I'm required to to download a .json file from the below link:
https://www.microsoft.com/en-us/download/confirmation.aspx?id=56519
My script goes through and retrieves the manual download link.
The reason I'm getting the URL in this way, is that the download link changes every fortnight when MS update the file.
My preference is to extract the "addressPrefixes" contents from the names of "AzureCloud.australiacentral", "AzureCloud.australiacentral2", "AzureCloud.australiaeast", "AzureCloud.australiasoutheast".
I'm then wanting to strip out characters of " & ','.
Each of the subnet ranges should then reside on a new line and be placed in a text file.
If I perform the below, I'm able to get the output that I am wanting.
Am I correct in thinking that I can use a for loop to achieve this? If so, would it be better to use a Python dictionary as opposed to using JSON formatted output?

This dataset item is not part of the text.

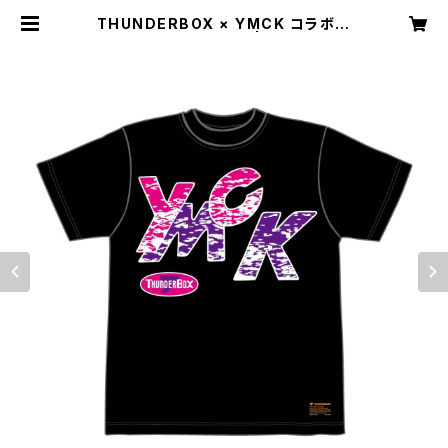
THUNDERBOX × YMCK コラボ T
シャツ（ブラック） | YMCK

# Script to check Azure IPs
#!/usr/bin/env python3
# -*- coding: utf-8 -*-
# Import Modules for script
import requests
import re
import json
import urllib.request
search = 'https://download.*?\.json'
ms_dl_centre = "https://www.microsoft.com/en-us/download/confirmation.aspx?id=56519"

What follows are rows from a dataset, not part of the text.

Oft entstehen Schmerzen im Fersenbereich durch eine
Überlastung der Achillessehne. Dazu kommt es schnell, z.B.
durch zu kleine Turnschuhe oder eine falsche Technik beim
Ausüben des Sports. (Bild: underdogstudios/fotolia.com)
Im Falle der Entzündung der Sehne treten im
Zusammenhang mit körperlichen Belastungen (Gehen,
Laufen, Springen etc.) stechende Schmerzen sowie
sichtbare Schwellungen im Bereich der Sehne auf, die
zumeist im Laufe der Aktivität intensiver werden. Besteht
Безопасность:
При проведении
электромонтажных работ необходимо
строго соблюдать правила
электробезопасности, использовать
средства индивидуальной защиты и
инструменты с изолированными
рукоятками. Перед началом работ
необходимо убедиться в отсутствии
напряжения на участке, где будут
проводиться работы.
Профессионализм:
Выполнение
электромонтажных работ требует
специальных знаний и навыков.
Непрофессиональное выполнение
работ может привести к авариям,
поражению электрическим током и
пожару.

requests_get = requests.get(ms_dl_centre)
json_url_search = re.search(search, requests_get.text)
json_file = json_url_search.group(0)
with urllib.request.urlopen(json_file) as url:
contents = json.loads(url.read().decode())

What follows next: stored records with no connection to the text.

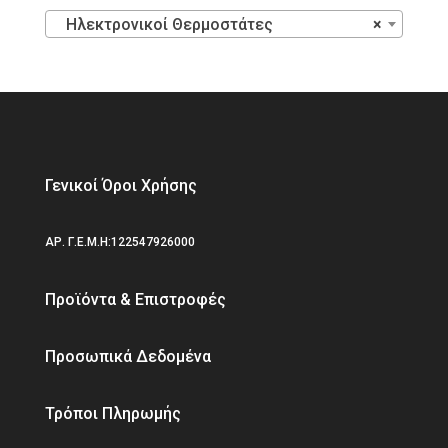
Ηλεκτρονικοί Θερμοστάτες
×
Γενικοί Όροι Χρήσης
ΑΡ. Γ.Ε.Μ.Η:122547926000
Προϊόντα & Επιστροφές
Προσωπικά Δεδομένα
Τρόποι Πληρωμής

print(json.dumps(contents['values'][1]['properties']['addressPrefixes'], indent = 0)) #use this to print contents from json entry 1

I'm not convinced that using re to parse HTML is a good idea. BeautifulSoup is more suited to the task. Upon inspection of the HTML response I note that there's a span element of class file-link-view1 that seems to uniquely identify the URL to the JSON download. Assuming that to be a robust approach (i.e. Microsoft don't change the way the download URL is presented) then this is how I'd do it:-
import requests
from bs4 import BeautifulSoup
namelist = ["AzureCloud.australiacentral", "AzureCloud.australiacentral2",
"AzureCloud.australiaeast", "AzureCloud.australiasoutheast"]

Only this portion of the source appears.